Newsom in Wednesday remarks to reporters praised the supervisors’ move, saying the board “made a lot of progress” and that the state is “working on some final points” on the proposed guidelines.
But the county’s directions didn’t come without a heated debate among supervisors. Whereas supervisors Andrew Do and Lisa Bartlett expressed interest in going to the governor to reopen their beaches as quickly as possible, supervisors Don Wagner and board chair Michelle Steel warned against submitting to the state, arguing instead the county should be challenging Newsom.
Wagner said that directing county staff to draft a plan that would attempt to be uniform to the guidelines of the beach cities’ plans, which had already been approved by the state, was “an absolute mess and no way to do policy.”
He and Steel were the lone “No” votes on sending the reopening plans to the state.
Supervisor Doug Chaffee said he had trouble with “the concept of fighting this further.”
“We need to work with the governor on a lot of things,” Chaffee said. “I don’t want to fight, I want to work together. Because there are all these other things at stake here.”
Much of Wagner’s and Steel’s frustration stemmed from the political showdown between Newsom and the county, over what county and city officials described as a singling out of the county for beach closures.
Eventually, lawsuits against the state emerged from Huntington Beach and leaders of the California Republican Party. Though in Huntington Beach, that lawsuit appears to be in limbo, as City Council members Wednesday were supposed to meet in closed session to discuss the litigation.
On the heels of the city getting state approval to reopen the city’s coastal access, that meeting has been cancelled.
Newsom’s closures came after warm weather drew tens of thousands of people to Newport Beach and Huntington Beach, raising concerns of inadequate social distancing and subsequent fears of an increased risk of transmitting the novel coronavirus.

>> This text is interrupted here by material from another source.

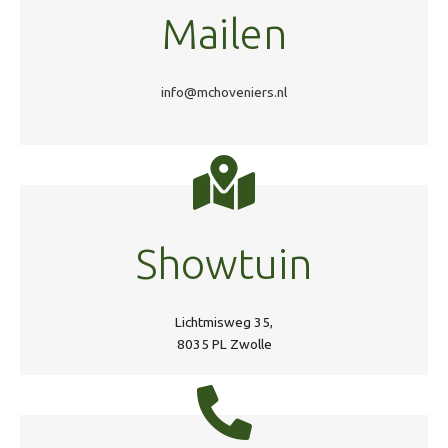
Mailen
info@mchoveniers.nl
Showtuin
Lichtmisweg 35,
8035 PL Zwolle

After Newsom’s order to close the county’s beaches, large protests erupted soon afterward, largely along Pacific Coast Highway in Huntington Beach.
“The next time [Newsom’s] whims want to single out Orange County, ‘Sorry, we’ll just follow and do what you want.’ That isn’t American,” Wagner said at the Tuesday supervisors meeting. “No other county is required to do what this governor, in his arbitrary and capricious exercise of power has asked us to submit to.”